Only the pictures are dropped. Restate each line below word for word.

** Supplied material follows **

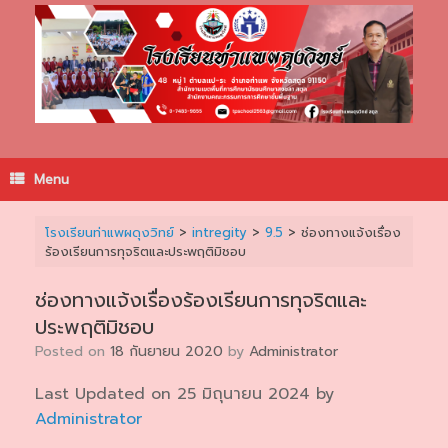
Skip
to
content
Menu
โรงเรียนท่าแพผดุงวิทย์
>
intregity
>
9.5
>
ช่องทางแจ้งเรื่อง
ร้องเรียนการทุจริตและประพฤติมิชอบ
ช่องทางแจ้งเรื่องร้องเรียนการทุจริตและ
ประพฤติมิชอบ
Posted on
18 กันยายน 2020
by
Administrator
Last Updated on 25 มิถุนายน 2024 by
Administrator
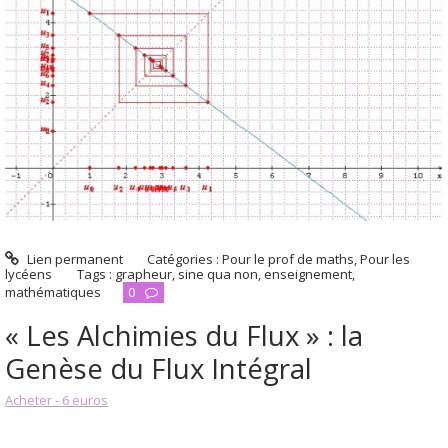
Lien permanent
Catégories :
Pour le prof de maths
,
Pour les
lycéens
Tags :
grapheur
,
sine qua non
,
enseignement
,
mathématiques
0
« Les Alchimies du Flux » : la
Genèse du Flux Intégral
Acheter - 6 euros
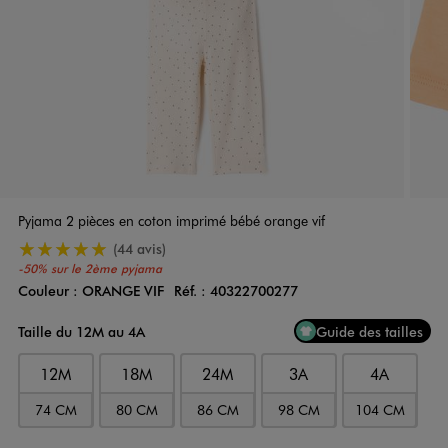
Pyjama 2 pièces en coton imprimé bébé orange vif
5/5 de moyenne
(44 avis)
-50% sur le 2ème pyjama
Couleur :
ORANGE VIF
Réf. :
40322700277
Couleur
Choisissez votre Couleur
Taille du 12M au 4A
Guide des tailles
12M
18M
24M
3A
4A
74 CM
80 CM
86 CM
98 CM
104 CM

** End of Supplied material **

Response to the exercise:
Skip
to
content
Menu
โรงเรียนท่าแพผดุงวิทย์
>
intregity
>
9.5
>
ช่องทางแจ้งเรื่อง
ร้องเรียนการทุจริตและประพฤติมิชอบ
ช่องทางแจ้งเรื่องร้องเรียนการทุจริตและ
ประพฤติมิชอบ
Posted on
18 กันยายน 2020
by
Administrator
Last Updated on 25 มิถุนายน 2024 by
Administrator
Lien permanent
Catégories :
Pour le prof de maths
,
Pour les
lycéens
Tags :
grapheur
,
sine qua non
,
enseignement
,
mathématiques
0
« Les Alchimies du Flux » : la
Genèse du Flux Intégral
Acheter - 6 euros
Pyjama 2 pièces en coton imprimé bébé orange vif
5/5 de moyenne
(44 avis)
-50% sur le 2ème pyjama
Couleur :
ORANGE VIF
Réf. :
40322700277
Couleur
Choisissez votre Couleur
Taille du 12M au 4A
Guide des tailles
12M
18M
24M
3A
4A
74 CM
80 CM
86 CM
98 CM
104 CM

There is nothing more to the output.